South Sudan President Salva Kiir and rebel chief Riek Machar on Thursday were given another 100 days to form a power-sharing government after failing to resolve differences, a fresh delay that prompted a sharp US warning that the fledgling nation needed new leaders.
The two rivals, whose fallout in 2013 sparked a conflict that has left hundreds of thousands dead, were granted the extension after a rare face-to-face meeting held with regional heavyweights in Uganda.
It is the second time the deadline has been pushed back since the rivals signed a truce last September that brought a pause to fighting.
Both sides had agreed to join forces in a coalition government by November 12. But with the date looming and key issues far from resolved, regional leaders brokered high-level mediations in Entebbe to chart a way forward.
“It was really impossible to have them reach agreement in five days. We’ve given them three months and we will continue our engagement,” Ugandan Foreign Minister Sam Kutesa told reporters following the closed-door discussions at State House in Entebbe.
The meeting “agreed to extend the pre-transitional period… and to review progress after fifty days from that date”, Kutesa said afterwards, reading from an official communique.
Read: South Sudan calls for U.N sanction lift
The United States, a major backer of the impoverished nation, voiced exasperation with the delay and said it would “review our relationship” with South Sudan’s government.
“This inability to meet their own deadline calls into question their suitability to continue to lead the nation’s peace process,” Tibor Nagy, the top US diplomat of Africa, said of Kiir and Machar.
“The US is considering all possible options to put pressure on those individuals who would impede peace and promote conflict,” he wrote on Twitter.
The United States has previously threatened targeted sanctions without a prompt government formation, although an official earlier ruled out ending Washington’s roughly $1 billion in humanitarian assistance.
Nagy nonetheless voiced appreciation to the African mediators who included Ugandan President Yoweri Museveni; General Abdel Fattah al-Burhan, who heads neighbouring Sudan’s sovereign council; and Kalonzo Musyoka, a special envoy from Kenya.
Violence halted –
Despite US frustration at the slow progress, some observers warned that pushing the foes to form a unity government before disagreements over security and state boundaries were resolved threatened to plunge the country back into war.
The peace deal has largely stopped the fighting that erupted just two years after South Sudan achieved independence, violence that left nearly 400,000 dead and displaced close to four million people.
“Another extension is far preferable than a return to conflict,” said Alan Boswell, senior analyst at the International Crisis Group think tank.
“Regional mediators must step up at the highest levels to finally resolve the sticking points blocking the peace process from moving forward.”
Machar, who lives in exile in Khartoum and cannot travel freely in the region, had asked for more time so that the impasse over security and territory arrangements could be overcome.
The rebel leader warned that if these were not addressed, the country would see a repeat of fighting in 2016, when an earlier peace deal collapsed, worsening the conflict.

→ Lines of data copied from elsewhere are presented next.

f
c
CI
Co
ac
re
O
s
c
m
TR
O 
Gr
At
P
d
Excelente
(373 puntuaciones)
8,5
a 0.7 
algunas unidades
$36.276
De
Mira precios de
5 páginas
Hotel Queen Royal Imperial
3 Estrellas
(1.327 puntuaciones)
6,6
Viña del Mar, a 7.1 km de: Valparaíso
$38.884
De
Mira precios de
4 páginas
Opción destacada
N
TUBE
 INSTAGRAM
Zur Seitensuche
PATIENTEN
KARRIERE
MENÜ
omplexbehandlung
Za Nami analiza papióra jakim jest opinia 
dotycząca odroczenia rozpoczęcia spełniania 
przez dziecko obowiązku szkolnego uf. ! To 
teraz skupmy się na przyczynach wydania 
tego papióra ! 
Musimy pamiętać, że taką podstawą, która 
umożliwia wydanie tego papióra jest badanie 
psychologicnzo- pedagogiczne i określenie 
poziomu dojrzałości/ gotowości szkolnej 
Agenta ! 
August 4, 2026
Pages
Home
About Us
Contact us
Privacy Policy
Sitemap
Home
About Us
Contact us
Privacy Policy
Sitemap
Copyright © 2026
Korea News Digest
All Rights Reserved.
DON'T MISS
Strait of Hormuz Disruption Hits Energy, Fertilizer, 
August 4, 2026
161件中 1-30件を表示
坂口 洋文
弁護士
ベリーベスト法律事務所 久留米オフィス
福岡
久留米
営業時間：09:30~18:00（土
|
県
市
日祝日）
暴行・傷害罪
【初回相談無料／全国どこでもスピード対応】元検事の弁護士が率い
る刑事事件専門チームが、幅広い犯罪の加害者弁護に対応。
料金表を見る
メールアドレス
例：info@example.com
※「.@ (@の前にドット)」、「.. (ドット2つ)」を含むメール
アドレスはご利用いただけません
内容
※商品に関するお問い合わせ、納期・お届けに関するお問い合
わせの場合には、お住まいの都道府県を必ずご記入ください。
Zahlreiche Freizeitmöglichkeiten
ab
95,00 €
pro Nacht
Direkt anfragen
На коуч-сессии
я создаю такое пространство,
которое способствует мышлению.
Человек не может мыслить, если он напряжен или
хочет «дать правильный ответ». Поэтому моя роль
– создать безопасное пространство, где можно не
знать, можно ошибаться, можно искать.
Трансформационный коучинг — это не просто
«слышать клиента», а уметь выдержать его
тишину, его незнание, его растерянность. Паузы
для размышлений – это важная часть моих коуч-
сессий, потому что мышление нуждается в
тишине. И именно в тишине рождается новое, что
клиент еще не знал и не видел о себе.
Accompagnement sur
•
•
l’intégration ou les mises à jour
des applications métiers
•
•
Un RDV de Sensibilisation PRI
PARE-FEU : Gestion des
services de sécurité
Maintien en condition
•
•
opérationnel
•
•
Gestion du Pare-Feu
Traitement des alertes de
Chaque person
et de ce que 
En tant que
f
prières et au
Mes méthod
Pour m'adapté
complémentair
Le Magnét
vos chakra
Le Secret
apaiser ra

Machar, a former deputy to Kiir, fled South Sudan on foot under a hail of gunfire and has only returned home on rare occasions, fearing for his safety.

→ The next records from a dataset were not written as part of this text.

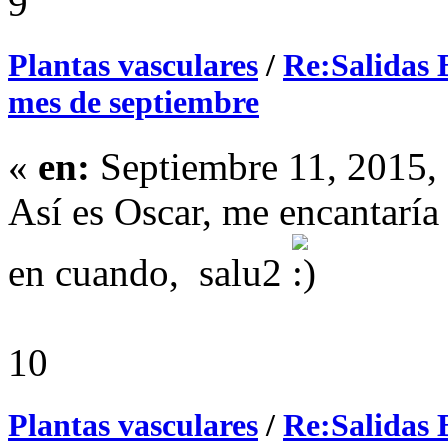
9
Plantas vasculares
/
Re:Salidas 
mes de septiembre
«
en:
Septiembre 11, 2015,
Así es Oscar, me encantarí
en cuando, salu2
10
Plantas vasculares
/
Re:Salidas 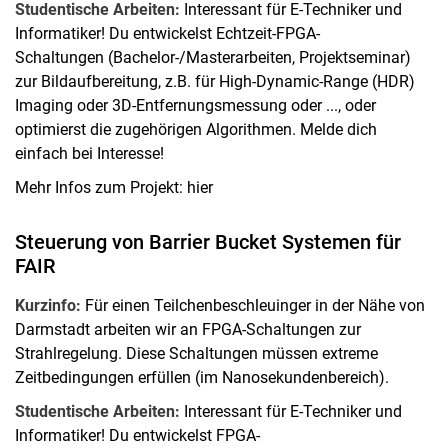
Studentische Arbeiten:
Interessant für E-Techniker und
Informatiker! Du entwickelst Echtzeit-FPGA-
Schaltungen (Bachelor-/Masterarbeiten, Projektseminar)
zur Bildaufbereitung, z.B. für High-Dynamic-Range (HDR)
Imaging oder 3D-Entfernungsmessung oder ..., oder
optimierst die zugehörigen Algorithmen. Melde dich
einfach bei Interesse!
Mehr Infos zum Projekt: hier
Steuerung von Barrier Bucket Systemen für
FAIR
Kurzinfo:
Für einen Teilchenbeschleuinger in der Nähe von
Darmstadt arbeiten wir an FPGA-Schaltungen zur
Strahlregelung. Diese Schaltungen müssen extreme
Zeitbedingungen erfüllen (im Nanosekundenbereich).
Studentische Arbeiten:
Interessant für E-Techniker und
Informatiker! Du entwickelst FPGA-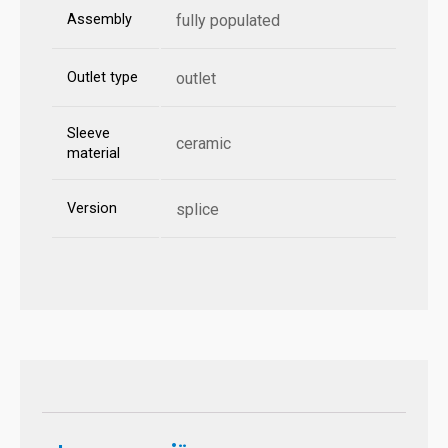
Assembly
fully populated
Outlet type
outlet
Sleeve
ceramic
material
Version
splice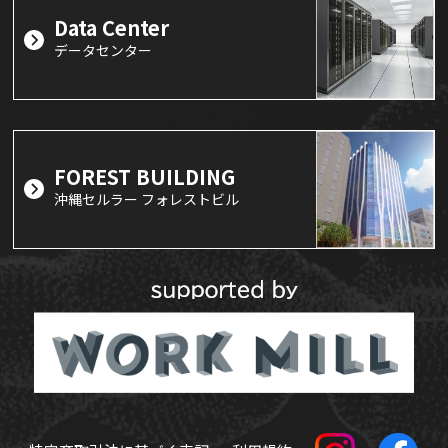
Data Center
データセンター
FOREST BUILDING
沖縄セルラー フォレストビル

Kiir had said he was ready to form a new government and had threatened to do it alone.
International pressure –
The creation of the coalition government, a key pillar of the September 2018 peace deal between the rivals, had already been delayed once in May when regional leaders brokered a six-month extension.
The United Nations Security Council, on the eve of the Entebbe meeting, declared that fully implementing “all provisions of the peace agreement remains the only path that will set the country towards the goal of peace, stability and development”.
A cornerstone of the accord was that fighters from all sides would be gathered into military camps and trained as a unified army — a process dogged by delays and lack of funding.
Little progress has been made on negotiations around state boundaries — another major sticking point.
The European Union, in a statement Thursday before the extension was announced, urged the warring parties to demonstrate “genuine will to build peace” and set realistic deadlines for resolving outstanding issues.